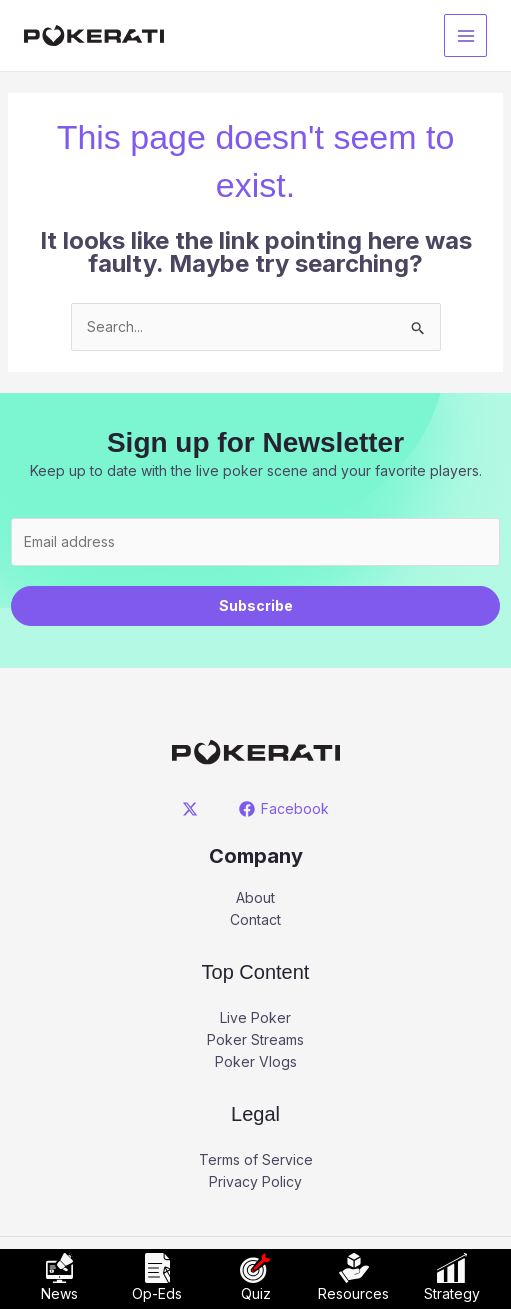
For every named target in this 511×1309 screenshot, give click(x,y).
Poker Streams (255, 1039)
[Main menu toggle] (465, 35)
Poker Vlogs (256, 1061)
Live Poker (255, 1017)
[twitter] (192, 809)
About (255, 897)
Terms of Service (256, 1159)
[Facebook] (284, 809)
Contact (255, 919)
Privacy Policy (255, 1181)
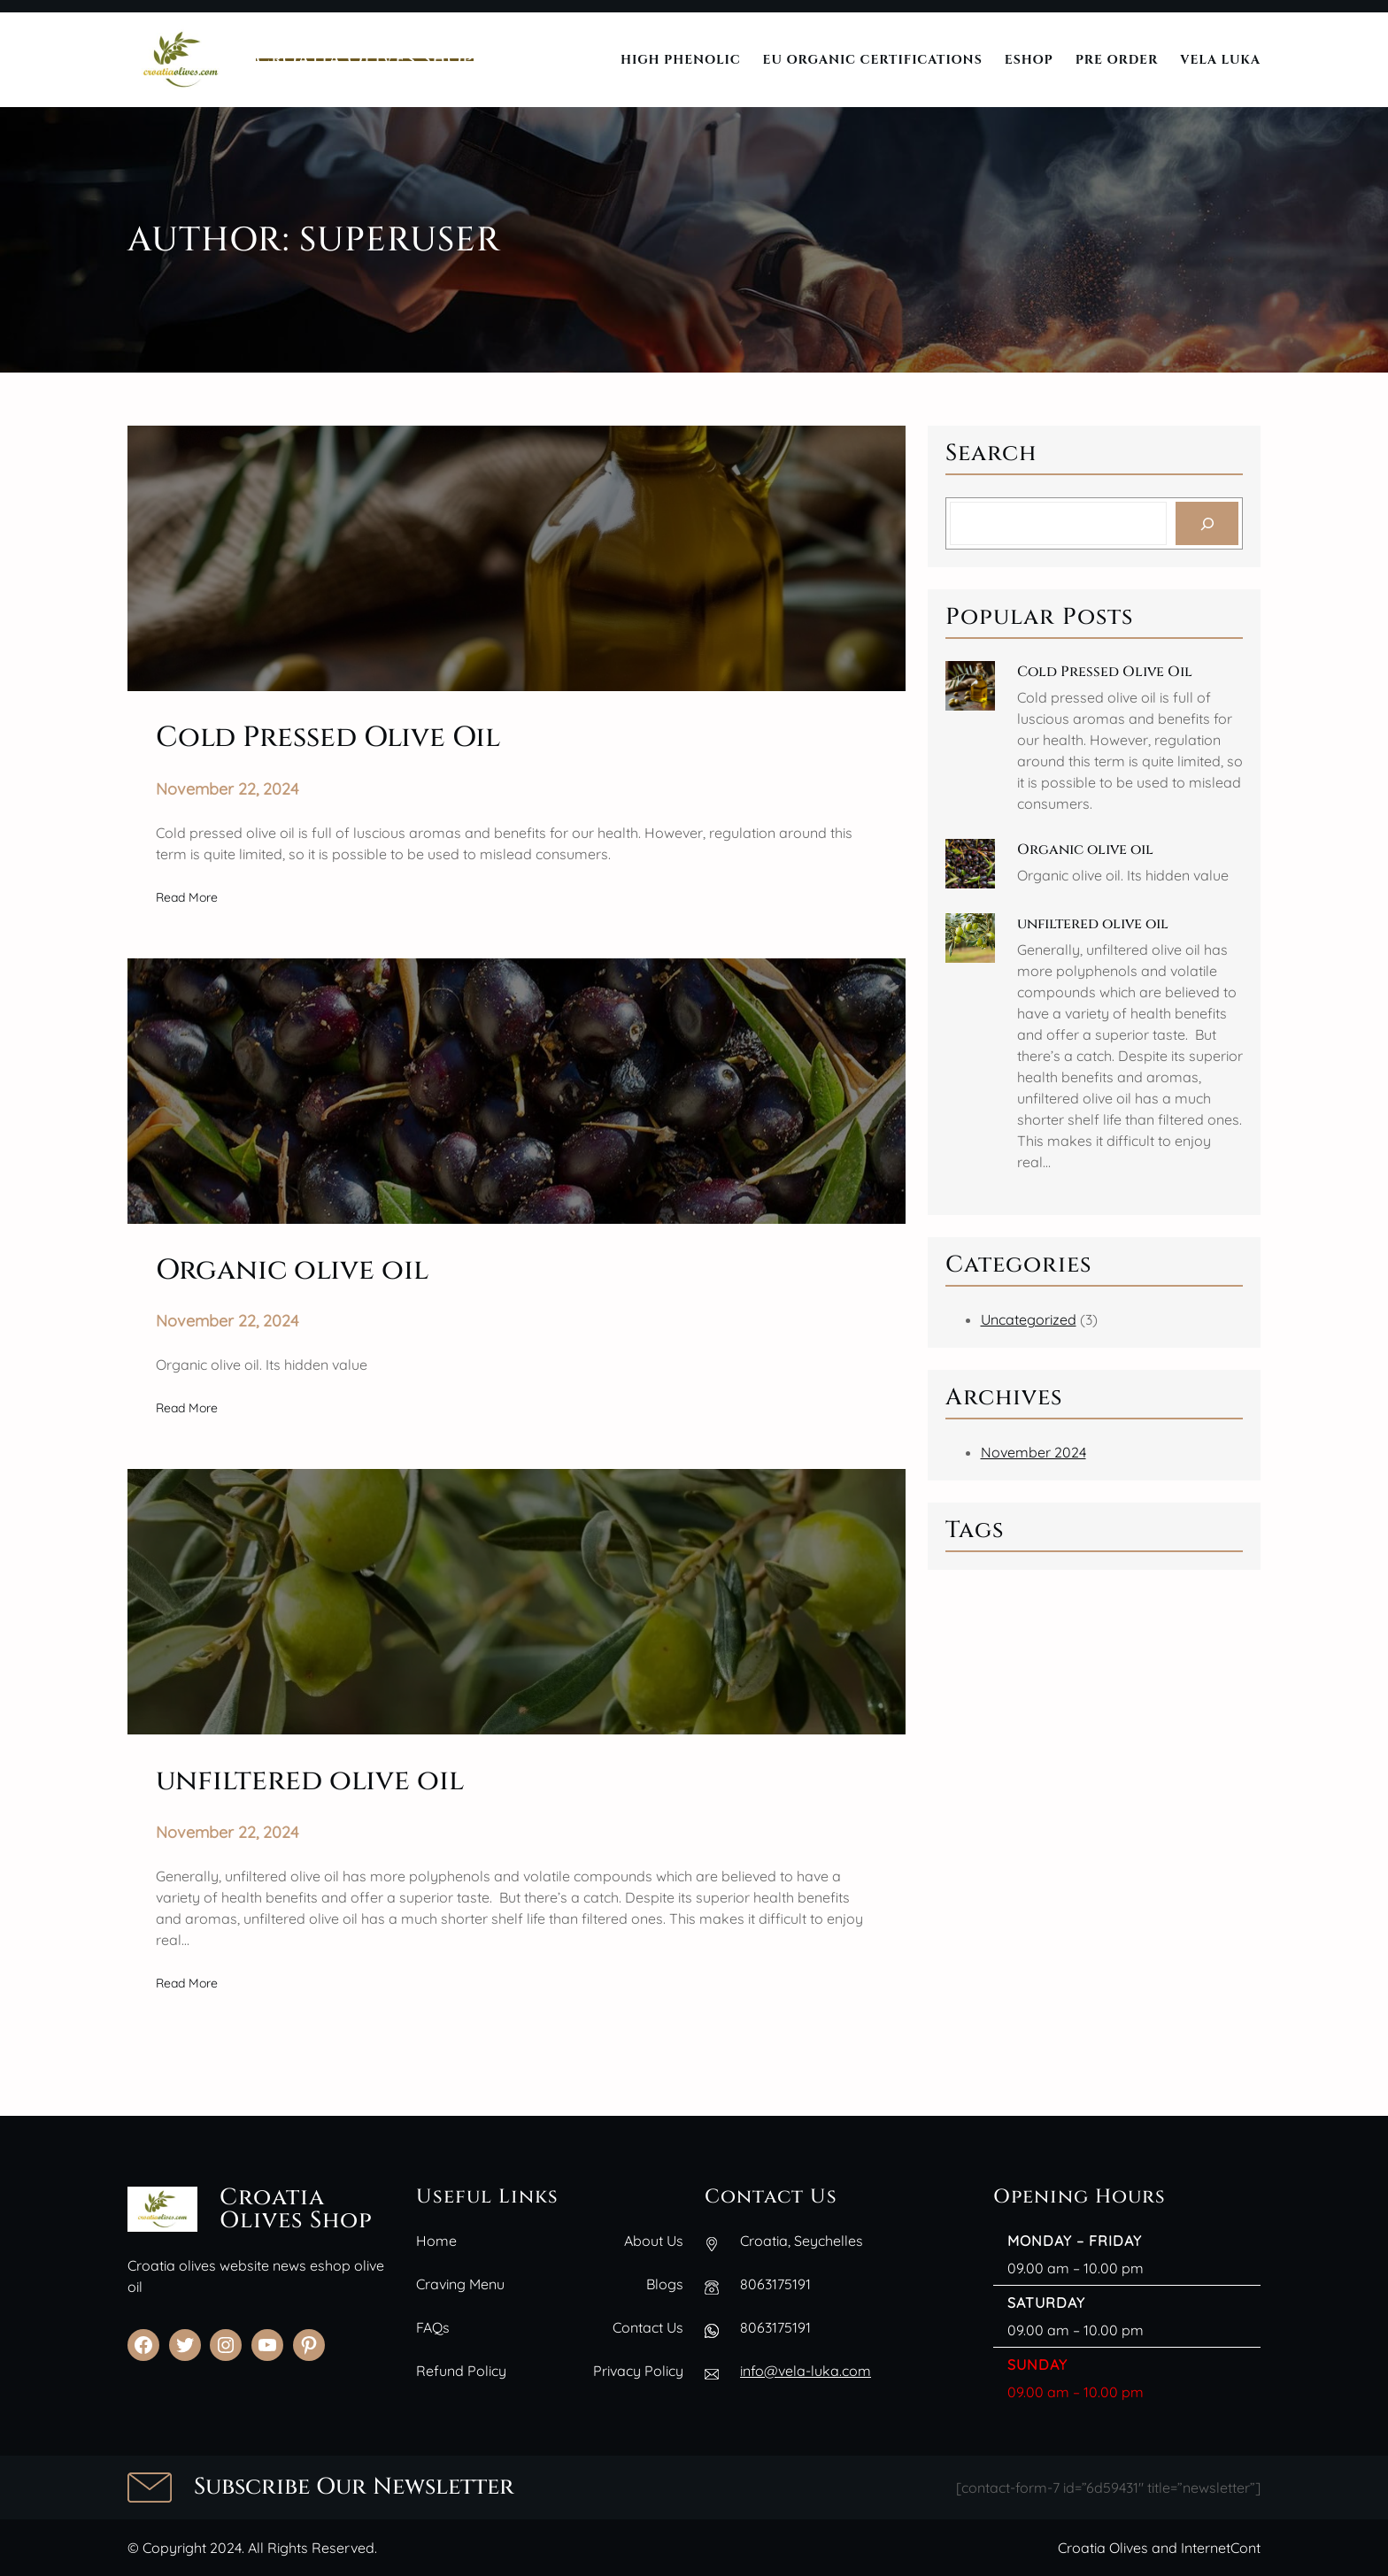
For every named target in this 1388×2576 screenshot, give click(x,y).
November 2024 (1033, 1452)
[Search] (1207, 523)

* * *

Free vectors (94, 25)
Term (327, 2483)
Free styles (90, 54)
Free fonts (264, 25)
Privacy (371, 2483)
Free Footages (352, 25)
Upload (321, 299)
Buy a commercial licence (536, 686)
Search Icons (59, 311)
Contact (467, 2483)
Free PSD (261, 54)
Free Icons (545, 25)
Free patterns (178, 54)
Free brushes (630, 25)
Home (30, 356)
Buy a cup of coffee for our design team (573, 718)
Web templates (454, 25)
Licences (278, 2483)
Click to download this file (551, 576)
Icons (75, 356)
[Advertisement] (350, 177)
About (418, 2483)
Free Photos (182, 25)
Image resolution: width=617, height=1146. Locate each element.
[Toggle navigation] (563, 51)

---

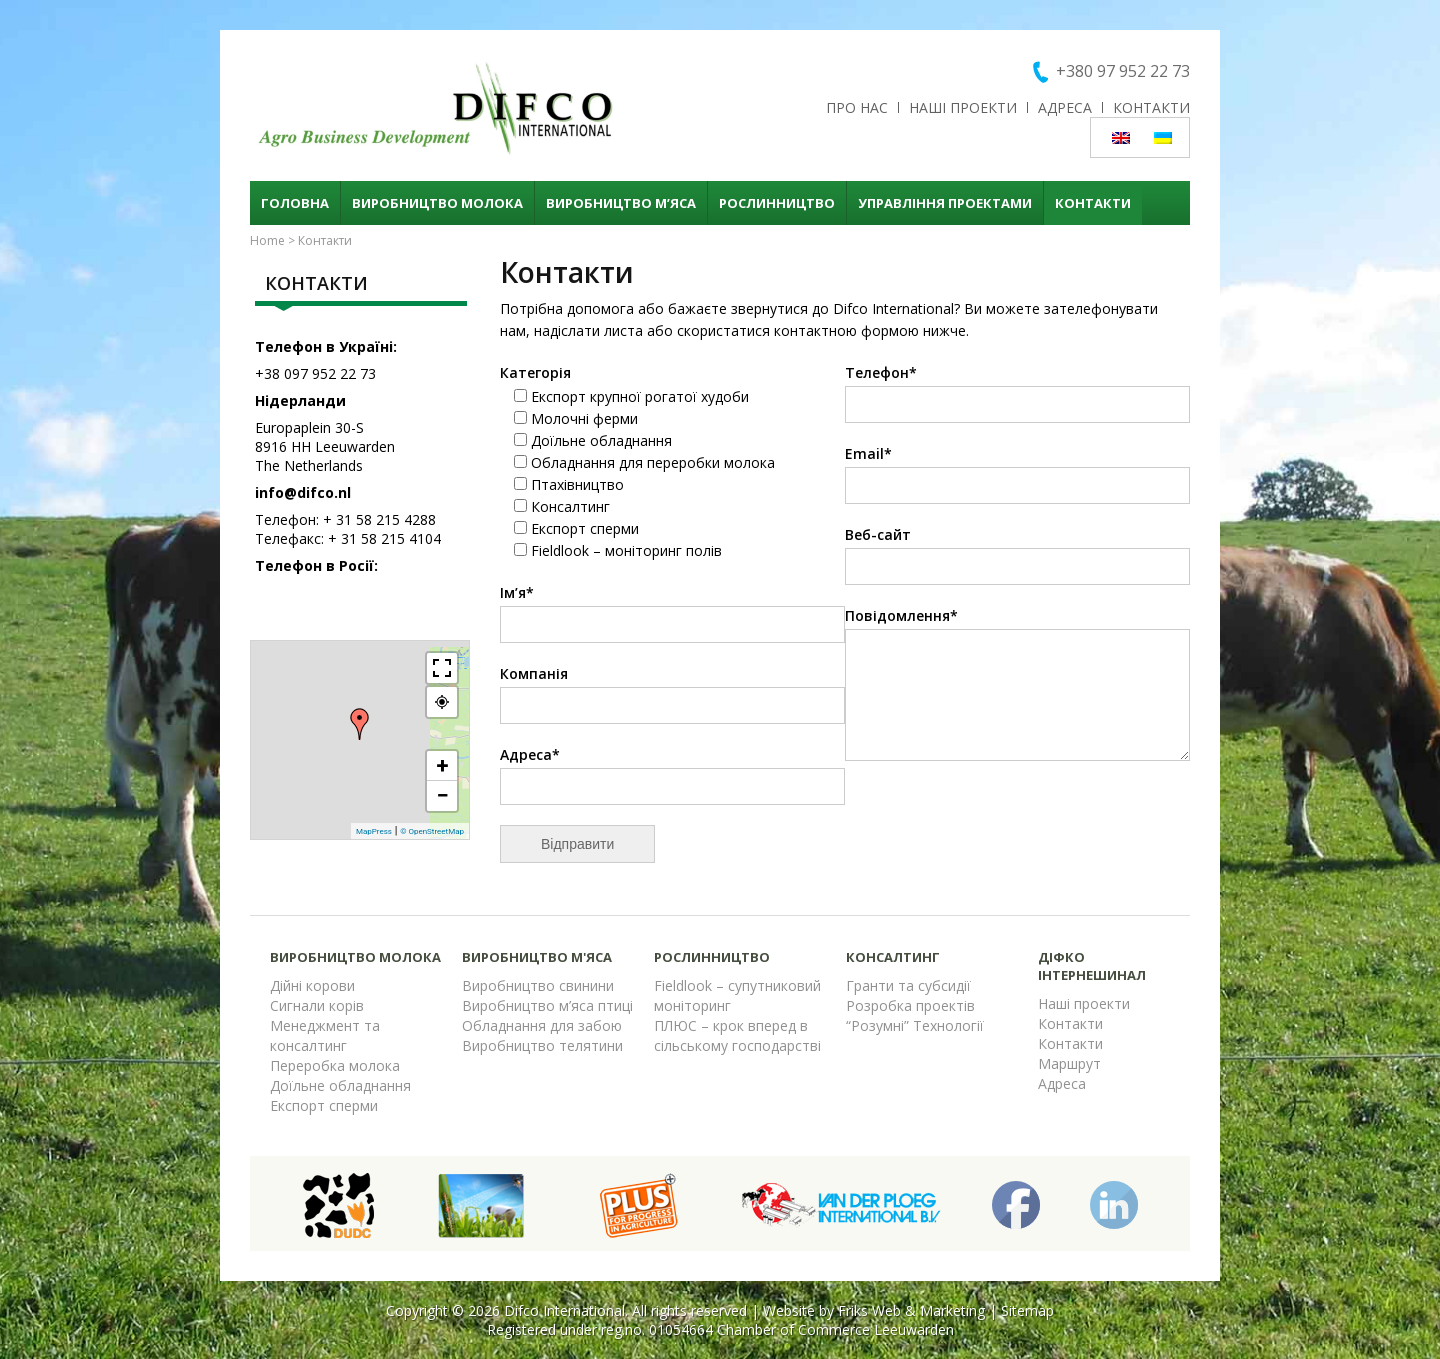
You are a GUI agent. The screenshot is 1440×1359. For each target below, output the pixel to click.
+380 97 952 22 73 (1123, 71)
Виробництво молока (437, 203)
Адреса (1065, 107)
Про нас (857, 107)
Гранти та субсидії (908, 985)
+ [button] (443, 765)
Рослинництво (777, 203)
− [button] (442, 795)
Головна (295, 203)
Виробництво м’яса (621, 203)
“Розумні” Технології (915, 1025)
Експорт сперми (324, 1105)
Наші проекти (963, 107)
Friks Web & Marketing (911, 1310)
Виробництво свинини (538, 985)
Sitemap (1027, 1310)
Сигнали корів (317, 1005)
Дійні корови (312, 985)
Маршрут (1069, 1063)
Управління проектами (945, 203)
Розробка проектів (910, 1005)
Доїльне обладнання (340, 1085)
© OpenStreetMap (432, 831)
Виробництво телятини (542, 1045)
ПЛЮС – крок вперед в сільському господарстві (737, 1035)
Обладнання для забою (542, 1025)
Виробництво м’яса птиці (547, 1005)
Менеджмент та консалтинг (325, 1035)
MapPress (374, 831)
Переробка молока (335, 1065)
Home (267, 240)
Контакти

# PROBLEM DESCRIPTION
Start with the line above that contains "Search Icons (59, 311)" and stop after the line that contains "[Toggle navigation] (563, 51)". Output those lines exactly, and only those.

# WRITTEN ANSWER
Search Icons (59, 311)
Contact (467, 2483)
Free PSD (261, 54)
Free Icons (545, 25)
Free patterns (178, 54)
Free brushes (630, 25)
Home (30, 356)
Buy a cup of coffee for our design team (573, 718)
Web templates (454, 25)
Licences (278, 2483)
Click to download this file (551, 576)
Icons (75, 356)
[Advertisement] (350, 177)
About (418, 2483)
Free Photos (182, 25)
Image resolution: width=617, height=1146. Locate each element.
[Toggle navigation] (563, 51)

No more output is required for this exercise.